Image description: A low, tree-covered island is silhouetted against a bright sky and calm water.
As the extreme pressure from employers to return to the office (for white-collar work) begins, remember:
1. Offices are designed to exclude minorities, particularly those who are neurodivergent and/or mobility limited.
2. When remote work primarily benefited those populations, companies weren’t willing to accommodate it. It was only when thin, white, neurotypical, able-bodied people needed remote work during the pandemic that it became “okay” and supported on a grand scale.
3. The push to return to physical offices is an effort to reclaim social and psychological power by people — primarily, but not limited to, older white men — who are used to seeing butts in seats and enjoy holding that power over employees.
4. The fact that this once again pushes out the neurodivergent and mobility limited is a feature, not a bug.
And yes, I do indeed have a dog in this fight. My neurodivergence made office jobs slow, grinding torture for me. The one where I was seated in a lobby to do creative and writing work for a while was particularly bad.

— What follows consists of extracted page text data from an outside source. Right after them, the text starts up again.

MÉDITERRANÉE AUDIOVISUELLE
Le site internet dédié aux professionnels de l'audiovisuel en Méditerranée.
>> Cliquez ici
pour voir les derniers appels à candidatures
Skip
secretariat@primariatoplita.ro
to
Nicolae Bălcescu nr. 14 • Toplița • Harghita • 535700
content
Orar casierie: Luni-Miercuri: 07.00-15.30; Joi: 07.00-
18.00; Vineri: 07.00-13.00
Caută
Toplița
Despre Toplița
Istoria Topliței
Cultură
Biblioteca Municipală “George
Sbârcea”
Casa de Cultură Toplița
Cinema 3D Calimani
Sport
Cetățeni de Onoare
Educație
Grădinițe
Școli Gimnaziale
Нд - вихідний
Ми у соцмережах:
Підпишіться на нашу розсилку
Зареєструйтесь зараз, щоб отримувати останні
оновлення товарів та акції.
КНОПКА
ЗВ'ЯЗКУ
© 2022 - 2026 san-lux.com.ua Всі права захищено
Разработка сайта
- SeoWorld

Could I have performed every one of my full-time corporate jobs, save the one that needed occasional classified computer access, from home with no loss of work quality or performance? Absolutely.
I worked for many years to gradually transition to fully-remote corporate work, only to find that even when it was technically allowed, managers were so uncomfortable with it that it hurt my career, even when my actual performance was outstanding.

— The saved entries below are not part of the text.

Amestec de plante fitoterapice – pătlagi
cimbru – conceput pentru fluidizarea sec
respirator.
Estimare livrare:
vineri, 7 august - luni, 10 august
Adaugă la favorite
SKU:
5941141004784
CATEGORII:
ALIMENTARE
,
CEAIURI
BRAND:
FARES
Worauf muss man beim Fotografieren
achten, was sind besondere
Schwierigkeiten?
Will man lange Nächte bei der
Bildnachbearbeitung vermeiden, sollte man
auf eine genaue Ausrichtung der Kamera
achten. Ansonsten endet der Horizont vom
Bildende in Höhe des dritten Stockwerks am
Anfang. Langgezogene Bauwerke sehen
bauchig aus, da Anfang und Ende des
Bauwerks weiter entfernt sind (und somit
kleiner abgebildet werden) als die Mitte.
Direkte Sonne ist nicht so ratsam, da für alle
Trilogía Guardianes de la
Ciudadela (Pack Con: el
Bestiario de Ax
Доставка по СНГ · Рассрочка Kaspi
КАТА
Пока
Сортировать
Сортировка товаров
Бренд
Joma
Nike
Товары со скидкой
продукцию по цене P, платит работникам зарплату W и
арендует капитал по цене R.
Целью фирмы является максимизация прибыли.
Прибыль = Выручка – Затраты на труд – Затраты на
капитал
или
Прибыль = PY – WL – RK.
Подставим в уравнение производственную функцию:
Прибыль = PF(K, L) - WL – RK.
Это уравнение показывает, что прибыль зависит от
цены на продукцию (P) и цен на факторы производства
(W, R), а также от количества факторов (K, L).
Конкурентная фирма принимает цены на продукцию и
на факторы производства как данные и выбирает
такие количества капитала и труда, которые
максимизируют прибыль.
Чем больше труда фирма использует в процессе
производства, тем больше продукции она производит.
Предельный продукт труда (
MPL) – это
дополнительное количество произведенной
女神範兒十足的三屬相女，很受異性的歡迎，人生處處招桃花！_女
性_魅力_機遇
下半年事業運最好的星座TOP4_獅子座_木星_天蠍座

My last full-time manager, who’d hired me with the explicit understanding that I’d be working remotely (the company only had a few U.S. employees and didn’t even have a real Seattle office where employees could work), was so uncomfortable with it that he’d call me five or ten times per day with questions that could easily have been messages or emails.
This is one of the primary reasons I now run my own business. The corporate world lost me when it refused to bend before I broke.